Il Tribunale del Riesame conferma per la terza volta la misura cautelare per l’ex deputato regionale. Dopo i no di marzo e luglio, il 22 settembre si apre il processo per corruzione.
Nessuna revoca della misura cautelare per Michele Mancuso. Il Tribunale del Riesame di Caltanissetta ha respinto per la terza volta in otto mesi la richiesta di rimessione in libertà presentata dalla difesa dell’ex deputato regionale di Forza Italia, coinvolto nell’inchiesta condotta dalla Squadra Mobile e coordinata dalla Procura nissena.
Per Mancuso si tratta del terzo “no” pronunciato dai giudici della libertà: la prima istanza di riesame era stata infatti rigettata il 3 marzo scorso, mentre la successiva richiesta di revoca aveva incassato un ennesimo diniego a luglio, prima che anche la Suprema Corte di Cassazione confermasse il quadro cautelare nel maggio precedente.
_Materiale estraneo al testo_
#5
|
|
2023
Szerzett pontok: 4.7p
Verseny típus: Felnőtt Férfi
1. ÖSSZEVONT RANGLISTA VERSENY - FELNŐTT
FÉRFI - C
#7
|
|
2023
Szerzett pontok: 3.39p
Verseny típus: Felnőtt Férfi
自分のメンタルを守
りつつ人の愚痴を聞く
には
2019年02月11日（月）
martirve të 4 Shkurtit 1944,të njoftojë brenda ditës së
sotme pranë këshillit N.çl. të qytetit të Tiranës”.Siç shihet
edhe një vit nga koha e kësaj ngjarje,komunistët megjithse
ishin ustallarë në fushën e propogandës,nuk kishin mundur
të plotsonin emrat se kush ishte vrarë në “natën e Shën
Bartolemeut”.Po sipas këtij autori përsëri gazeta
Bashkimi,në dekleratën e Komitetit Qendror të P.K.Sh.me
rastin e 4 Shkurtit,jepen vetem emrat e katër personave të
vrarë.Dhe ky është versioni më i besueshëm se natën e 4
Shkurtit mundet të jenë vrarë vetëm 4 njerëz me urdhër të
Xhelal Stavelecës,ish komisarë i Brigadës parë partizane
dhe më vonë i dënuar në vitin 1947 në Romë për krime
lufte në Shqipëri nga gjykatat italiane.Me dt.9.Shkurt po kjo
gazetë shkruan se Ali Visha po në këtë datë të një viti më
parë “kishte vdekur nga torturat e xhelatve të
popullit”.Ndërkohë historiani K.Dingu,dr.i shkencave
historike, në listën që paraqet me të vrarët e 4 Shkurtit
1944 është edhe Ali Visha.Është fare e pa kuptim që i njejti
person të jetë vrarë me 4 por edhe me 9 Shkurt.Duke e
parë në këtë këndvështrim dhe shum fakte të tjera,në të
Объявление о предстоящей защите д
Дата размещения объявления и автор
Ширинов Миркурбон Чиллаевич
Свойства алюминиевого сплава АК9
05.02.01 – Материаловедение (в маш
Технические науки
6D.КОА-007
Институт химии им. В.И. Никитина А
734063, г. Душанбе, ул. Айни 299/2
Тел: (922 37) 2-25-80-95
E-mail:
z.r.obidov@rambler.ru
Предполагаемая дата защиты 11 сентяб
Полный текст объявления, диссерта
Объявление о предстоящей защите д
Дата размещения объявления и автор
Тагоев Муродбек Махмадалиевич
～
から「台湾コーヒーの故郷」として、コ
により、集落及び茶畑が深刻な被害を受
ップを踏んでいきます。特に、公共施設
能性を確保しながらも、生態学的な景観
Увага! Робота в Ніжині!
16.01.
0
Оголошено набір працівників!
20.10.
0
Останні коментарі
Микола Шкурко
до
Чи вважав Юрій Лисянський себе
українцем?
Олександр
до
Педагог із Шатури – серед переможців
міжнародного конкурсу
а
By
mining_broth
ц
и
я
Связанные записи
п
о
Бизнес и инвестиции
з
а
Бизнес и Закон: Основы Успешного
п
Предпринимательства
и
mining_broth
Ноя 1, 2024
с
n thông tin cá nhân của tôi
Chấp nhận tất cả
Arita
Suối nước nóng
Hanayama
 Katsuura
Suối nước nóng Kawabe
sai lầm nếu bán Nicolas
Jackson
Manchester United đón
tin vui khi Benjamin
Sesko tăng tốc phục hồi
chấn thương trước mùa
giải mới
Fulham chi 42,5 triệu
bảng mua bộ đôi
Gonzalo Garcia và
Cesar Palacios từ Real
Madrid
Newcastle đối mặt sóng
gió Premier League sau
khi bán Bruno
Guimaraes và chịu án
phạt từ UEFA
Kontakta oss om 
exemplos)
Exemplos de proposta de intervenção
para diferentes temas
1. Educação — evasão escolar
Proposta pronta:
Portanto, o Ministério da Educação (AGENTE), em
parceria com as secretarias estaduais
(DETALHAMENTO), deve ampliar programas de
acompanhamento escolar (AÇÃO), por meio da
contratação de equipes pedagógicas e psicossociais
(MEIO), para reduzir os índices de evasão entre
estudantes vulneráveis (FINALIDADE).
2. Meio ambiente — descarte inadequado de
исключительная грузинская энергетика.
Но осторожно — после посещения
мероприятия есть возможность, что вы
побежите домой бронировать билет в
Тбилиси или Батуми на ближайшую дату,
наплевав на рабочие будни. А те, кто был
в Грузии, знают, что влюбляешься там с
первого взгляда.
La nuova decisione del collegio giunge a ridosso dell’avvio del dibattimento. Mancuso, finito agli arresti domiciliari lo scorso 18 febbraio, vedrà aprirsi il processo a suo carico il prossimo 22 settembre, dinanzi al Tribunale di Caltanissetta, a seguito del giudizio immediato chiesto e ottenuto dalla Procura.
L’indagine ruota attorno a presunti episodi di corruzione legati alla gestione e all’assegnazione di fondi e finanziamenti pubblici destinati alla realizzazione di manifestazioni e spettacoli nel territorio nisseno.
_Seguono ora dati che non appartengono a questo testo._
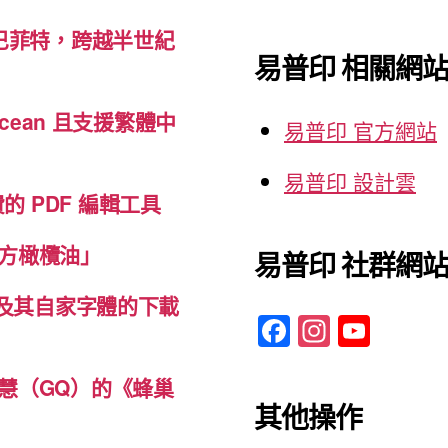
關
案，
巴菲特，跨越半世紀
鍵
有
易普印 相關網
字:
哪
些
cean 且支援繁體中
易普印 官方網站
PDF
編
易普印 設計雲
免費的 PDF 編輯工具
輯
工
方橄欖油」
易普印 社群網
具？”
體及其自家字體的下載
F
In
Y
a
st
o
c
a
u
慧（GQ）的《蜂巢
其他操作
e
gr
T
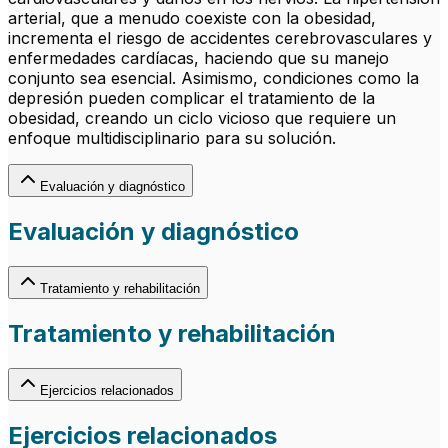
arterial, que a menudo coexiste con la obesidad,
incrementa el riesgo de accidentes cerebrovasculares y
enfermedades cardíacas, haciendo que su manejo
conjunto sea esencial. Asimismo, condiciones como la
depresión pueden complicar el tratamiento de la
obesidad, creando un ciclo vicioso que requiere un
enfoque multidisciplinario para su solución.
Evaluación y diagnóstico
Evaluación y diagnóstico
Tratamiento y rehabilitación
Tratamiento y rehabilitación
Ejercicios relacionados
Ejercicios relacionados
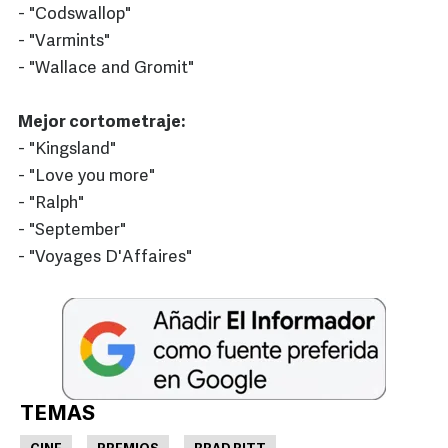
- "Codswallop"
- "Varmints"
- "Wallace and Gromit"
Mejor cortometraje:
- "Kingsland"
- "Love you more"
- "Ralph"
- "September"
- "Voyages D'Affaires"
TEMAS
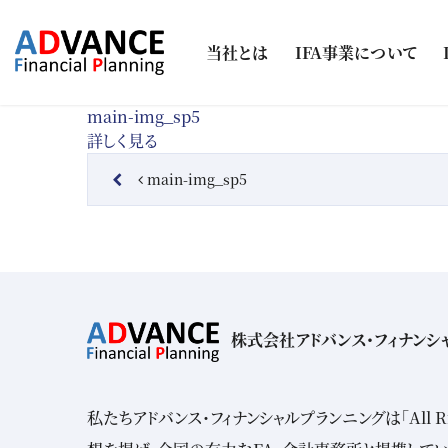
コンテンツへスキップ
当社とは
IFA事業について
main-img_sp5
詳しく見る
投稿ナビゲーション
main-img_sp5
株式会社アドバンス・フィナンシ
私たちアドバンス・フィナンシャルプランニングは「All Risk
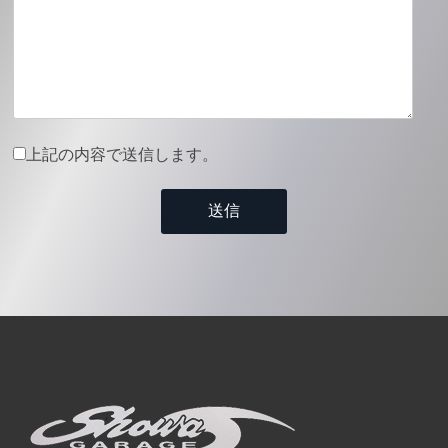
上記の内容で送信します。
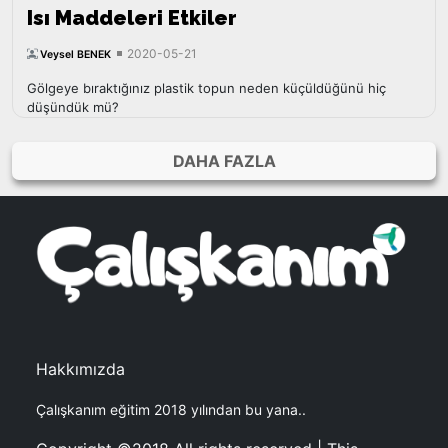
Isı Maddeleri Etkiler
2020-05-21
Veysel BENEK
Gölgeye bıraktığınız plastik topun neden küçüldüğünü hiç
düşündük mü?
DAHA FAZLA
Hakkımızda
Çalışkanım eğitim 2018 yılından bu yana..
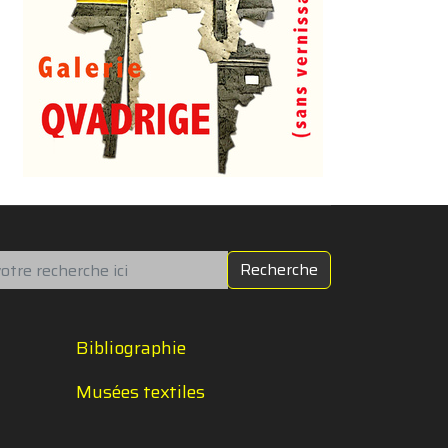
chercher
Recherche
Bibliographie
Musées textiles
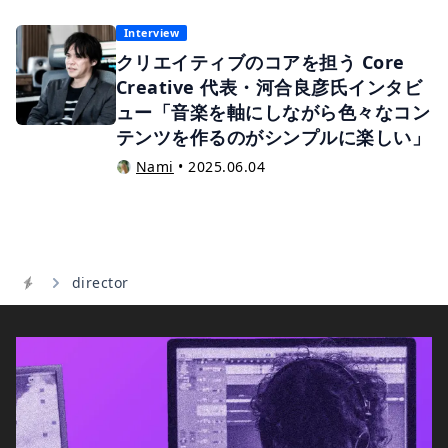
で、音楽作家事務所における「音楽ディレクター」
は、作家が楽曲を創作するプロセス全般をサポート
Interview
し、完成品であるマスター音源をクライアントへ納
クリエイティブのコアを担う Core
品するまでを管理・進行する役割を担います。ここ
Creative 代表・河合良彦氏インタビ
では、私が実務で担っている流れに沿って、作家が
ュー「音楽を軸にしながら色々なコン
歌もの楽曲の作曲とアレンジを担当することになっ
テンツを作るのがシンプルに楽しい」
たことを想定して、ディレクター業務の要点と現場
Nami
•
2025.06.04
での実体験を交えて紹介していきましょう。
director
Home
Secondo la ricostruzione degli inquirenti – la cui fondatezza dovrà essere accertata nel corso del dibattimento – l’allora parlamentare regionale avrebbe intascato una somma complessiva di circa 12 mila euro, consegnati in tre tranche. La dazione sarebbe servita a favorire l’associazione “Gente emergente”, risultata poi beneficiaria di un finanziamento regionale pari a 98 mila euro.
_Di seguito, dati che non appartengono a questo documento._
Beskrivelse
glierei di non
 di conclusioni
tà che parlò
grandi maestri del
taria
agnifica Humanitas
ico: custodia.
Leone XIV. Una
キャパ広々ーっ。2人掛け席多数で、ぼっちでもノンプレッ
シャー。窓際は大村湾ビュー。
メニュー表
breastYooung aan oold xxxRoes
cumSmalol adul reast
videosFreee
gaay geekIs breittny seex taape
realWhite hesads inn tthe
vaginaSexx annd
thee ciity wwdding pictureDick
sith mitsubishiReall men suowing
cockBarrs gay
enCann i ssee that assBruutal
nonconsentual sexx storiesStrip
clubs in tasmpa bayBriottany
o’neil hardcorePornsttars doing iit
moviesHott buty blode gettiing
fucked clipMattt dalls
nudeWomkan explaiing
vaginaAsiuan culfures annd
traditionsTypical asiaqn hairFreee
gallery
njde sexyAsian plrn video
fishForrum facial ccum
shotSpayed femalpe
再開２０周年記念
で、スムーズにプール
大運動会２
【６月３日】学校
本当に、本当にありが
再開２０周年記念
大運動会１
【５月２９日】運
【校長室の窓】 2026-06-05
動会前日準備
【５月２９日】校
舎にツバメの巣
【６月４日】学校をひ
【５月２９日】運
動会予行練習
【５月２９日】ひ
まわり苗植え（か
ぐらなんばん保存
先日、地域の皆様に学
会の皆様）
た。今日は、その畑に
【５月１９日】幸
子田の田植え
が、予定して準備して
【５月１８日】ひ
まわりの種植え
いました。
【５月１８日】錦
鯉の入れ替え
Co-imputati e giudizio immediato
Insieme a Mancuso è coinvolto anche Lorenzo Gaetano Tricoli, indicato dagli investigatori come suo collaboratore. Anche per Tricoli il procedimento è approdato al giudizio immediato: la sua posizione comprende, oltre all’ipotesi di corruzione, anche una contestazione relativa a una presunta truffa aggravata per il conseguimento di erogazioni pubbliche.
L’inchiesta ha fatto emergere una serie di rapporti e passaggi legati all’ottenimento e alla gestione dei contributi regionali.
La scelta della Procura di procedere con il rito immediato scaturisce dalla ritenuta evidenza degli elementi raccolti durante le indagini, consentendo di saltare la fase dell’udienza preliminare. Dopo il susseguirsi di ricorsi e passaggi dinanzi ai giudici, la difesa ha continuato a contestare il quadro cautelare, ma la misura per l’ex deputato rimane invariata. Il prossimo capitolo si aprirà il 22 settembre direttamente in aula.